◆ **Data to examine**:
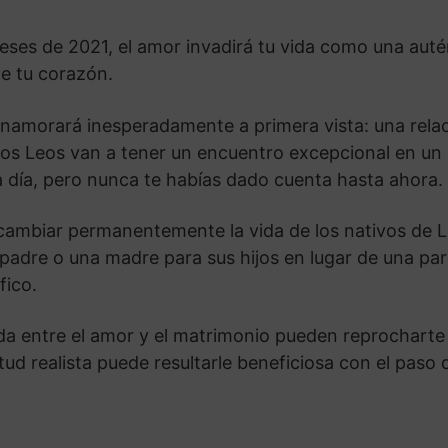
eses de 2021, el amor invadirá tu vida como una aut
de tu corazón.
 enamorará inesperadamente a primera vista: una rela
 los Leos van a tener un encuentro excepcional en un 
a día, pero nunca te habías dado cuenta hasta ahora.
ambiar permanentemente la vida de los nativos de Le
adre o una madre para sus hijos en lugar de una parej
fico.
ida entre el amor y el matrimonio pueden reprocharte
tud realista puede resultarle beneficiosa con el paso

◆ **Your instructions**: Output the records exactly as they appear, skipping any pictures.

◆ **Output of the task**:
eses de 2021, el amor invadirá tu vida como una aut
de tu corazón.
 enamorará inesperadamente a primera vista: una rela
 los Leos van a tener un encuentro excepcional en un 
a día, pero nunca te habías dado cuenta hasta ahora.
ambiar permanentemente la vida de los nativos de Le
adre o una madre para sus hijos en lugar de una parej
fico.
ida entre el amor y el matrimonio pueden reprocharte
tud realista puede resultarle beneficiosa con el paso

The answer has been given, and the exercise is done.